Repeat only the stretch of lines below that runs from the line with "Delivery Kuching Biawak Industrial Estate" through the line with "Ribs Food Delivery Kuching Kampung Kudei Baru", unaltered.

═════ Dataset records

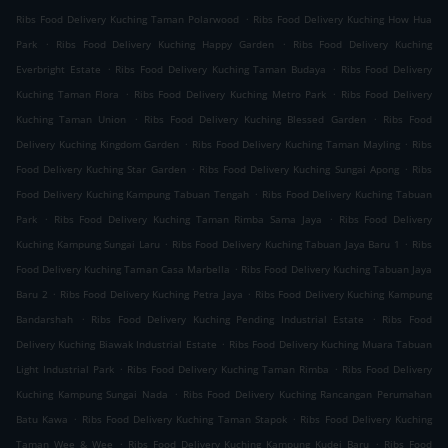
.
Ribs Food Delivery Kuching Taman Polarwood
Ribs Food Delivery Kuching How Hua
.
.
Park
Ribs Food Delivery Kuching Happy Garden
Ribs Food Delivery Kuching
.
.
Everbright Estate
Ribs Food Delivery Kuching Taman Budaya
Ribs Food Delivery
.
.
Kuching Taman Flora
Ribs Food Delivery Kuching Metro Park
Ribs Food Delivery
.
.
Kuching Taman Union
Ribs Food Delivery Kuching Blessed Garden
Ribs Food
.
.
Delivery Kuching Kingdom Garden
Ribs Food Delivery Kuching Taman Mayling
Ribs
.
.
Food Delivery Kuching Star Garden
Ribs Food Delivery Kuching Sungai Apong
Ribs
.
Food Delivery Kuching Kampung Tabuan Tengah
Ribs Food Delivery Kuching Tabuan
.
.
Park
Ribs Food Delivery Kuching Taman Rimba Sama Jaya
Ribs Food Delivery
.
.
Kuching Kampung Sungai Laru
Ribs Food Delivery Kuching Tabuan Jaya Baru 1
Ribs
.
Food Delivery Kuching Taman Casa Marbella
Ribs Food Delivery Kuching Tabuan Jaya
.
.
Baru 2
Ribs Food Delivery Kuching Petra Jaya
Ribs Food Delivery Kuching Kampung
.
.
Bandarshah
Ribs Food Delivery Kuching Pending Industrial Estate
Ribs Food
.
Delivery Kuching Biawak Industrial Estate
Ribs Food Delivery Kuching Muara Tabuan
.
.
Light Industrial Park
Ribs Food Delivery Kuching Taman Rimba
Ribs Food Delivery
.
Kuching Kampung Sungai Nada
Ribs Food Delivery Kuching Rancangan Perumahan
.
.
Batu Kawa
Ribs Food Delivery Kuching Taman Stapok
Ribs Food Delivery Kuching
.
.
Taman Wee & Wee
Ribs Food Delivery Kuching Kampung Kudei Baru
Ribs Food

══════════

--- Task solution ---
Delivery Kuching Biawak Industrial Estate
Ribs Food Delivery Kuching Muara Tabuan
.
.
Light Industrial Park
Ribs Food Delivery Kuching Taman Rimba
Ribs Food Delivery
.
Kuching Kampung Sungai Nada
Ribs Food Delivery Kuching Rancangan Perumahan
.
.
Batu Kawa
Ribs Food Delivery Kuching Taman Stapok
Ribs Food Delivery Kuching
.
.
Taman Wee & Wee
Ribs Food Delivery Kuching Kampung Kudei Baru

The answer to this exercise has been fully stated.